Now in it’s seventh year, the Rijksmuseum Amsterdam Schiphol presents Holland and Japan, 400 Years of Trade (11 February-25 May 2009). This exhibition shows four centuries of cultural contacts between the two countries through objects from the Rijksmuseum and other collections. In 1609, the Dutch sent two ships to Japan and received permission from Shogun Tokugawa Ieyasu to establish a factory (trading post) at Hirado. In 1641, the Dutch moved this trading post to Deshima and for 218 years thereafter they joined China in monopolizing trade with Japan.
Scale model of Deshima (Rijksmuseum, Amsterdam)
Holland and Japan highlights the unique position of the Dutch on the isolated island of Deshima and the artistic and cultural interchanges that resulted from the trade relations. Well over 20 works will be on display, including lacquerware, porcelain, a room divider, and paintings from the collection of the Rijksmuseum. Highlight is the 6-meter-plus-long woodblock print, featuring scenes from everyday life on Deshima. There’s also a very special treat, as the Rijksmuseum recently purchased the earliest portrait of a Dutch family in Japan, This picture of the Cock Blomhoff family, painted on silk by Ishizaki Yushi in 1817, is also on show at Schiphol.

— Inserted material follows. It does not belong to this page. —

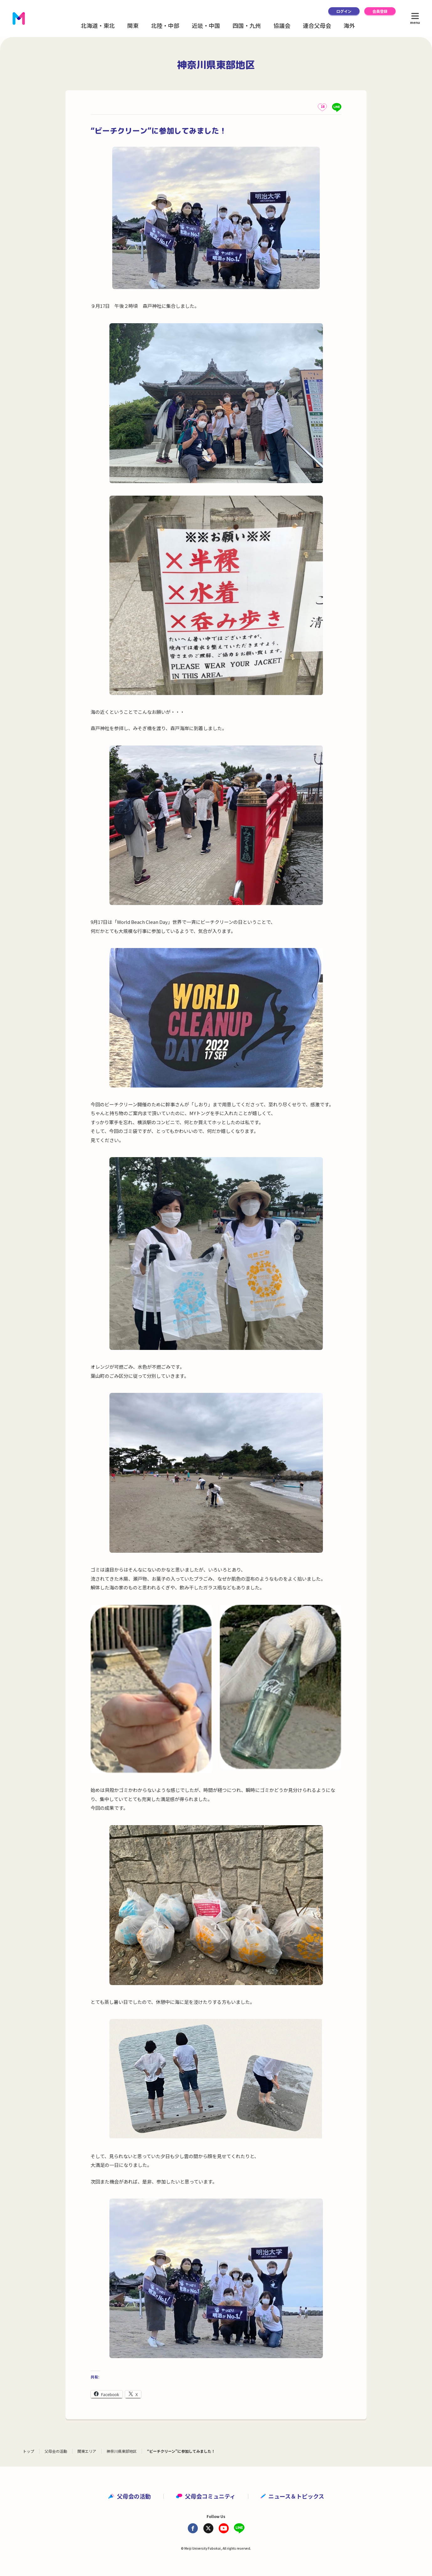 The height and width of the screenshot is (2576, 432). What do you see at coordinates (281, 25) in the screenshot?
I see `協議会 [button]` at bounding box center [281, 25].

All in all, the exhibition displays artistic beauty as a by-product of an almost exclusively mercantile interaction, as the first Dutchmen who came to Japan were primarily merchants interested in making a profit and neither willing nor able to study Japanese culture (see The Low Countries). And the Japanese themselves mostly kept away from these ‘red-headed barbarians’, whom they described as having ‘white skins, high noses and white pupils in their eyes’.